When people talk of cosmic science fiction, this novel would be one of those things they'd be talking about. It's a novel about the fate of humanity and the fate of the Earth. It's also a novel about evolution and extinction -- including the extinction of the individual consciousness. And watching over it all, those enigmatic Overlords, who have become by the end peculiarly sympathetic and perhaps even heroic in the face of their own insignificance. Highly recommended.

Tuesday, January 15, 2013

Story Time

Science Fiction Omnibus: edited by Groff Conklin, containing the following stories: "A Subway Named Mobius" by A.J. Deutsch; "The Colour Out of Space" by H.P. Lovecraft; "The Star Dummy" by Anthony Boucher; "Homo Sol" by Isaac Asimov; "Kaleidoscope" by Ray Bradbury; "Plague" by Murray Leinster; "Test Piece" by Eric Frank Russell; "Spectator Sport" by John D. MacDonald; "The Weapon" by Fredric Brown; "History Lesson" by Arthur C. Clarke; and "Instinct" by Lester Del Rey (Collected 1956): Enjoyable, idiosyncratic anthology of mostly 1940's and 1950's science fiction from the once ubiquitous and always good Groff Conklin.

The two most-anthologized stories here are the Lovecraft and Bradbury offerings. John D. MacDonald, best known for his Travis Magee mystery novels, was also a prolific science-fiction writer in the 1950's, and his short-short story anticipates virtual reality in a startling and prescient way. Somewhat bizarrely, the Boucher story anticipates Alf! The rest of the stories are solid, with the Arthur Clarke offering probably having the funniest ending, as Venusians make some extremely wrong conclusions about the now-extinct Earth society based on one surviving film strip. Recommended.

 

Selected Stories of Philip K. Dick: edited and with an introduction by Jonathan Lethem; containing the following stories: "Beyond Lies the Wub"; "Roog"; "Paycheck"; "Second Variety"; "Impostor"; "The King of the Elves"; "Adjustment Team"; "Foster, You're Dead!"; "Upon the Dull Earth"; "Autofac"; "The Minority Report"; "The Days of Perky Pat"; "Precious Artifact"; "A Game of Unchance"; "We Can Remember It for You Wholesale"; "Faith of Our Fathers"; "The Electric Ant"; "A Little Something for Us Tempunauts"; "The Exit Door Leads In"; "Rautavaara's Case"; "I Hope I Shall Arrive Soon" (aka "Frozen Journey") (Collected 2002):

Any Dick short-story collection will be pretty good, as he wrote very few stinkers during his prolific career. Lethem leans a bit too much towards the science-fictional here, including one truly minor story ("The Exit Door Leads In", an unusually defeatist story, even for Dick) and excluding two of Dick's best horror stories, the stunning "The Father Thing", which I'd nominate as at least one of the 20 scariest stories ever written in English, and the creepily droll "The Cookie Lady", a Dickian exercise in dark Bradburyian whimsy.
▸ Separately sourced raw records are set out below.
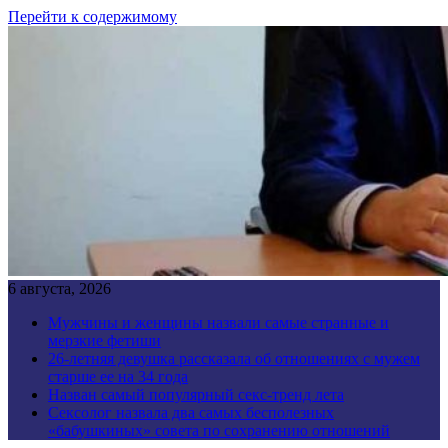
Перейти к содержимому
6 августа, 2026
Мужчины и женщины назвали самые странные и
мерзкие фетиши
26-летняя девушка рассказала об отношениях с мужем
старше ее на 34 года
Назван самый популярный секс-тренд лета
Сексолог назвала два самых бесполезных
«бабушкиных» совета по сохранению отношений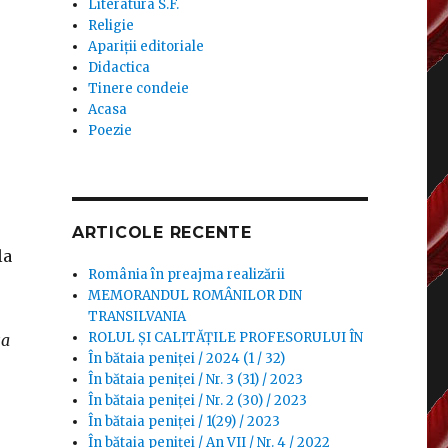
Literatura S.F.
Religie
Apariții editoriale
Didactica
Tinere condeie
Acasa
Poezie
ARTICOLE RECENTE
la
România în preajma realizării
MEMORANDUL ROMÂNILOR DIN
TRANSILVANIA
ROLUL ȘI CALITĂȚILE PROFESORULUI ÎN
șa
În bătaia peniței / 2024 (1 / 32)
În bătaia peniței / Nr. 3 (31) / 2023
În bătaia peniței / Nr. 2 (30) / 2023
În bătaia peniței / 1(29) / 2023
În bătaia peniței / An VII / Nr. 4 / 2022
I'd also have included Dick's hilarious 1950's story in which Scientology has become the world's leading religion. If you keep score of these things, pretty much every Dick short story ever adapted into a movie is represented here ("Paycheck"; "Second Variety" (as Screamers and its sequels) ; "Impostor"; "Adjustment Team" (as The Adjustment Bureau); "The Minority Report" and "We Can Remember It for You Wholesale" (twice as Total Recall)). Highly recommended, though the collection may whet your appetite for a more comprehensive survey of Dick's writing. Thankfully, he's pretty much entirely in print.